なぜなら、大津皇子の母・大田皇女は鸕野讚良(後の持統天皇)の姉であるため、草壁皇子とは同じ身分だったからです。

しかし、

  • 大津皇子は早くに母・大田皇女を亡くしていた。
  • 一方、草壁皇子の母・鸕野讚良(後の持統天皇)は存命で皇后である。

このようなことがあり大津皇子は次期天皇に選ばれなかったのです。

母親がすでに亡くなっているか存命しているかで、次期天皇に選ばれないのは非常に悔しいことでしょう。

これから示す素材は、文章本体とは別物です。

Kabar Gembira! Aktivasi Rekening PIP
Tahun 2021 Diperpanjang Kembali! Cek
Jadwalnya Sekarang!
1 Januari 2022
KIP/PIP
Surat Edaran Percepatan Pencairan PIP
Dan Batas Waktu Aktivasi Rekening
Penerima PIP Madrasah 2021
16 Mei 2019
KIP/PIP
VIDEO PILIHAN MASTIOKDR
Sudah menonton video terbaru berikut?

このようなことから、大津皇子は謀反を企てたのですが父・天武天皇が亡くなった翌月の10月2日に謀反が発覚したため、大津皇子は自殺し亡くなりました

一説では、大津皇子が謀反を起こそうと不穏な行動をしていたのに気付いた鸕野讚良(後の持統天皇)が大津皇子を排除したのではないか。と考えられています。

 

第41代天皇となる

夫・天武天皇が亡くなったため皇位は息子・草壁皇子へと受け継がれることとなりましたが、689年4月に草壁皇子は亡くなってしまいます

よって誰に皇位継承をするのかといった問題が発生しました。

鸕野讚良(後の持統天皇)は草壁皇子の子・軽皇子(後の文武天皇)つまり鸕野讚良(後の持統天皇)の孫に皇位継承を希望しましたが軽皇子(後の文武天皇)はこの時まだ幼かったため、鸕野讚良(後の持統天皇)自ら即位し、第41代天皇となりました。

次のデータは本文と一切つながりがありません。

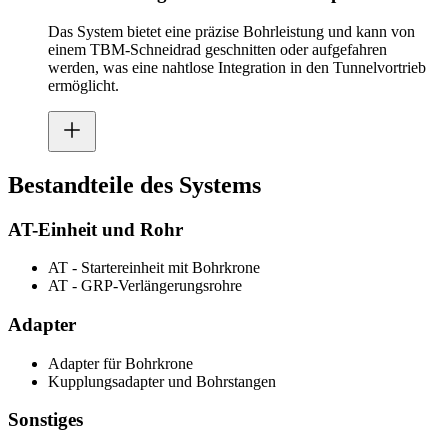
Das System bietet eine präzise Bohrleistung und kann von
einem TBM-Schneidrad geschnitten oder aufgefahren
werden, was eine nahtlose Integration in den Tunnelvortrieb
ermöglicht.
Bestandteile des Systems
AT-Einheit und Rohr
AT - Startereinheit mit Bohrkrone
AT - GRP-Verlängerungsrohre
Adapter
Adapter für Bohrkrone
Kupplungsadapter und Bohrstangen
Sonstiges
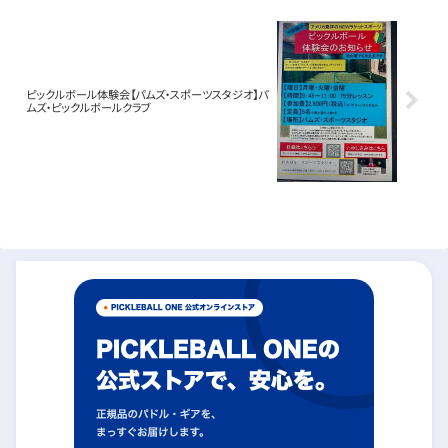
ピックルボール体験会【パムズ・スポーツスタジオ】パ
ムズ・ピックルボールクラブ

即位後、持統天皇が主に行ったのは夫・天武天皇の政策を引き継ぎ

  • 飛鳥浄御原令の制定
  • 藤原京の造営

を中心としました。

他にも

  • 戸籍の作成
  • 685年より前の負債の利息を免除
  • 百姓と奴婢の身分を分けるために、指定の色の衣服を着るよう命じる
  • 柿本人麻呂に天皇を賛仰する歌を作らせる
  • 夫・天武天皇の権威を意識させるため夫・天武天皇との思い出の地である吉野に頻繁に行幸を行う
  • 生前、夫・天武天皇が建立を進めていた薬師寺を完成させる
  • 引き続き新羅と通交する

などを行いました。

持統天皇をサポートしていたのは、夫・天武天皇と尼子娘の息子・高市皇子です。

この頃、高市皇子は太政大臣でした。

高市皇子は太政大臣であったため、次期天皇の有力候補として名前があげられていましたが、高市皇子は持統天皇10年(696年)7月10日に亡くなったため、持統天皇の後継者をどうするかといった話し合いが行われました。

この話し合いの結果、15歳となった草壁皇子の子・軽皇子(後の文武天皇)が次期天皇となり、8月1日に持統天皇が軽皇子(後の文武天皇)に譲位し文武天皇が誕生しました。

この一連の流れから、持統天皇は自身の孫・軽皇子に譲位するため高市皇子を殺害したのでは。と考えられています。

持統上皇(天皇の位を譲位すると上皇となる)は譲位した後も、文武天皇と一緒に政務を執っていたとされます。

しかし、影の薄かった夫・天武天皇の甥・忍壁皇子が登場するとともに、持統上皇の出番は少なくなり

  • 大宝元年(701年)には吉野へと向かう
  • 翌年には三河国へと向かい壬申の乱の際、活躍した豪族らをねぎらう

などを行います。

大宝2年(702年)12月13日には病を患い、その後22日に58歳で崩御しました。

 

【エピソード】持統天皇の人柄や性格が分かる逸話

持統天皇は、自身が即位する前、夫・天武天皇の政務をサポートするだけではなく妻でありながら政治について助言するなど、夫・天武天皇と並び政務活動を行いました。

『日本書紀』には持統天皇の人物像について

  • 「深沈で大度」落ち着いていて、度量が大きい
  • 「礼を好み節倹」皇女でありながら礼、節度、倹約を好んでいた
  • 「母の徳あり」母親のような愛情深く寛大な性格

であったと記されています。

ところが、

息子・草壁皇子を次期天皇とさせるため、兄弟たちには皇位継承を巡って争わないと誓わせ(吉野の盟約)、息子・草壁皇子のライバルで謀反を起こそうとした大津皇子を排除します。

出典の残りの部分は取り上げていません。